Idempotency: the verdict is persisted under civix:realtime:verdict:${sessionId} (24h TTL). Re-POSTs return the cached payload.
6. Known risks + rollback playbook
| Risk | Detection | Mitigation | Rollback action |
|---|---|---|---|
| Cost spike (runaway loop, viral session) | OpenAI usage alert at 50% / 80%; Datadog cost widget | Per-user minute cap, global USD cap, project monthly cap | Set OPENAI_REALTIME_GLOBAL_DAILY_USD_CAP=0 → redeploy Vercel; OTA flip EXPO_PUBLIC_REALTIME_ENABLED=false. |
| Prompt-injection jailbreak | Sentry regex trigger on forbidden output; manual transcript review | System prompt, output guard, moderation API | Server-side disable the affected prompt mode; ship a prompt hotfix and redeploy. |
| Moderation false-positive spike | Drop in completion rate, user reports | Keep OPENAI_MODERATION_ENABLED=true but log overrides | Lower moderation threshold temporarily; push fix to classifier wrapper. |
| Realtime model latency regression | p95 first-token > 3s in Datadog | Failover to text-mode in the same session | OTA flip EXPO_PUBLIC_REALTIME_ENABLED=false while investigating. |
| OpenAI outage | 5xx burst on /api/interview/realtime/* | Automatic client fallback to text mode | No action if fallback works; otherwise OTA flip realtime off. |
| Handwriting OCR outage / regression | OCR accuracy alert, user support tickets | Typed-input fallback always available | OTA flip EXPO_PUBLIC_HANDWRITING_ENABLED=false. |
| API key leak | GitHub secret scanning, OpenAI unusual-usage alert | Project-scoped keys with IP restriction | Rotate key in OpenAI console, update OPENAI_API_KEY in Vercel, redeploy.

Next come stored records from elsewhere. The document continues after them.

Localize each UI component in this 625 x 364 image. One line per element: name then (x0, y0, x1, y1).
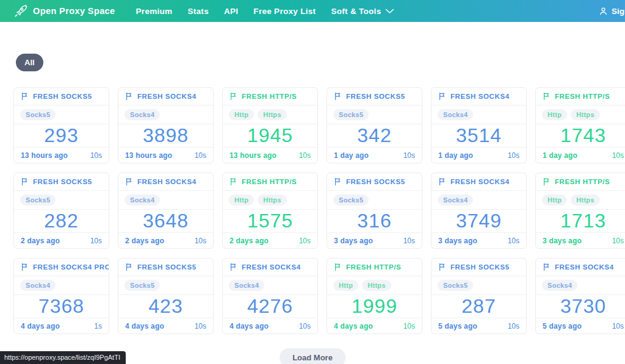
proxy-list-card[interactable]: FRESH SOCKS5 Socks5 287 5 days ago 10s (431, 258, 527, 334)
flag-icon (125, 92, 132, 101)
card-footer: 2 days ago 10s (118, 232, 213, 249)
flag-icon (334, 177, 341, 186)
card-tag-row: HttpHttps (327, 276, 422, 295)
refresh-interval: 10s (299, 237, 311, 245)
flag-icon (229, 177, 237, 186)
card-title: FRESH SOCKS4 (450, 93, 510, 100)
proxy-count: 3514 (432, 124, 526, 147)
proxy-list-card[interactable]: FRESH HTTP/S HttpHttps 1945 13 hours ago… (222, 87, 318, 163)
card-footer: 1 day ago 10s (327, 147, 422, 163)
updated-time: 2 days ago (125, 237, 164, 245)
nav-item-soft-and-tools[interactable]: Soft & Tools (331, 7, 394, 16)
flag-icon (21, 92, 28, 101)
updated-time: 5 days ago (543, 322, 582, 330)
proxy-list-card[interactable]: FRESH SOCKS4 Socks4 3514 1 day ago 10s (431, 87, 527, 163)
card-footer: 4 days ago 10s (223, 318, 317, 334)
card-footer: 2 days ago 10s (223, 232, 317, 249)
card-header: FRESH HTTP/S (536, 88, 625, 105)
nav-item-api[interactable]: API (224, 7, 238, 16)
card-tag-row: Socks5 (14, 105, 109, 124)
proxy-list-card[interactable]: FRESH SOCKS5 Socks5 282 2 days ago 10s (13, 173, 109, 249)
main-nav: Premium Stats API Free Proxy List Soft &… (136, 7, 395, 16)
flag-icon (438, 177, 446, 186)
card-header: FRESH SOCKS5 (118, 259, 213, 276)
proxy-list-card[interactable]: FRESH SOCKS5 Socks5 423 4 days ago 10s (118, 258, 214, 334)
proxy-count: 4276 (223, 295, 317, 318)
status-bar-url-tooltip: https://openproxy.space/list/zqI9PgAtTI (0, 351, 126, 364)
flag-icon (543, 177, 550, 186)
proxy-list-card[interactable]: FRESH SOCKS4 Socks4 3749 3 days ago 10s (431, 173, 527, 249)
updated-time: 4 days ago (125, 322, 164, 330)
refresh-interval: 10s (299, 151, 311, 160)
updated-time: 1 day ago (438, 151, 473, 160)
proxy-list-card[interactable]: FRESH SOCKS4 Socks4 3730 5 days ago 10s (535, 258, 625, 334)
card-tag-row: Socks4 (223, 276, 317, 295)
card-header: FRESH HTTP/S (223, 88, 317, 105)
proxy-list-card[interactable]: FRESH SOCKS4 Socks4 3898 13 hours ago 10… (118, 87, 214, 163)
refresh-interval: 10s (612, 237, 624, 245)
proxy-list-card[interactable]: FRESH HTTP/S HttpHttps 1999 4 days ago 1… (327, 258, 422, 334)
proxy-list-card[interactable]: FRESH SOCKS5 Socks5 293 13 hours ago 10s (13, 87, 109, 163)
card-header: FRESH SOCKS4 PROXYS (14, 259, 109, 276)
proxy-list-card[interactable]: FRESH SOCKS4 PROXYS Socks4 7368 4 days a… (13, 258, 109, 334)
proxy-count: 342 (327, 124, 422, 147)
proxy-list-card[interactable]: FRESH SOCKS4 Socks4 3648 2 days ago 10s (118, 173, 214, 249)
card-header: FRESH HTTP/S (536, 173, 625, 191)
card-title: FRESH HTTP/S (242, 178, 297, 185)
card-title: FRESH SOCKS4 (137, 178, 197, 185)
card-header: FRESH HTTP/S (327, 259, 422, 276)
flag-icon (125, 177, 132, 186)
nav-item-premium[interactable]: Premium (136, 7, 173, 16)
filter-all-button[interactable]: All (16, 54, 43, 71)
nav-item-stats[interactable]: Stats (187, 7, 209, 16)
protocol-tag: Socks5 (333, 109, 369, 120)
card-tag-row: Socks5 (327, 105, 422, 124)
card-title: FRESH SOCKS4 (242, 263, 301, 271)
user-icon (599, 7, 608, 16)
nav-item-free-proxy-list[interactable]: Free Proxy List (253, 7, 316, 16)
sign-in-link[interactable]: Sign In (599, 0, 625, 22)
card-title: FRESH SOCKS5 (346, 93, 405, 100)
card-header: FRESH SOCKS4 (223, 259, 317, 276)
protocol-tag: Socks5 (20, 194, 56, 205)
card-tag-row: HttpHttps (536, 191, 625, 210)
proxy-list-card[interactable]: FRESH HTTP/S HttpHttps 1575 2 days ago 1… (222, 173, 318, 249)
refresh-interval: 10s (299, 322, 311, 330)
load-more-button[interactable]: Load More (280, 348, 345, 364)
card-title: FRESH SOCKS4 (450, 178, 510, 185)
proxy-list-card[interactable]: FRESH HTTP/S HttpHttps 1743 1 day ago 10… (535, 87, 625, 163)
proxy-count: 1743 (536, 124, 625, 147)
protocol-tag: Socks4 (438, 109, 473, 120)
protocol-tag: Socks4 (125, 109, 160, 120)
card-footer: 13 hours ago 10s (118, 147, 213, 163)
flag-icon (229, 92, 237, 101)
refresh-interval: 10s (195, 151, 206, 160)
card-title: FRESH SOCKS5 (33, 93, 92, 100)
refresh-interval: 10s (195, 237, 206, 245)
card-title: FRESH SOCKS4 (555, 263, 614, 271)
updated-time: 5 days ago (438, 322, 477, 330)
proxy-count: 423 (118, 295, 213, 318)
updated-time: 4 days ago (21, 322, 60, 330)
proxy-list-card[interactable]: FRESH SOCKS5 Socks5 342 1 day ago 10s (327, 87, 422, 163)
refresh-interval: 10s (403, 237, 415, 245)
proxy-count: 1713 (536, 210, 625, 232)
updated-time: 13 hours ago (125, 151, 172, 160)
chevron-down-icon (385, 9, 394, 14)
brand-home-link[interactable]: Open Proxy Space (13, 4, 115, 18)
flag-icon (543, 263, 550, 271)
proxy-list-card[interactable]: FRESH SOCKS4 Socks4 4276 4 days ago 10s (222, 258, 318, 334)
card-footer: 5 days ago 10s (432, 318, 526, 334)
rocket-logo-icon (13, 4, 27, 18)
updated-time: 3 days ago (334, 237, 373, 245)
card-tag-row: Socks4 (432, 191, 526, 210)
proxy-list-card[interactable]: FRESH HTTP/S HttpHttps 1713 3 days ago 1… (535, 173, 625, 249)
protocol-tag: Socks4 (542, 280, 577, 291)
proxy-list-card[interactable]: FRESH SOCKS5 Socks5 316 3 days ago 10s (327, 173, 422, 249)
updated-time: 4 days ago (334, 322, 373, 330)
protocol-tag: Socks5 (125, 280, 160, 291)
card-tag-row: HttpHttps (223, 191, 317, 210)
card-footer: 3 days ago 10s (432, 232, 526, 249)
card-header: FRESH SOCKS4 (536, 259, 625, 276)
card-tag-row: Socks4 (118, 191, 213, 210)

Invalidate the compromised project. |
| Upstash outage (rate limits open) | Upstash dashboard, Sentry 5xx spike on rate-limit path | Graceful degrade: deny on failure if flag set, allow otherwise | Temporarily enable deny-on-error mode in apps/web/lib/rate-limit.ts; redeploy. |
7. On-call cheat sheet
# Check current server caps
vercel env ls production | rg OPENAI_
# Pause realtime (server, instant)
vercel env add OPENAI_REALTIME_GLOBAL_DAILY_USD_CAP production <<< "0"
vercel --prod
# Pause realtime (client, ~1 min to propagate via OTA)
cd apps/mobile
EXPO_PUBLIC_REALTIME_ENABLED=false eas update --branch production --message "disable realtime UI"
# Rotate the OpenAI key
vercel env rm OPENAI_API_KEY production
vercel env add OPENAI_API_KEY production # paste new key
vercel --prod
Keep this document in sync with any change to the realtime flow, the flags, or the server caps. It is the single entry point new on-call engineers are pointed at during realtime incidents.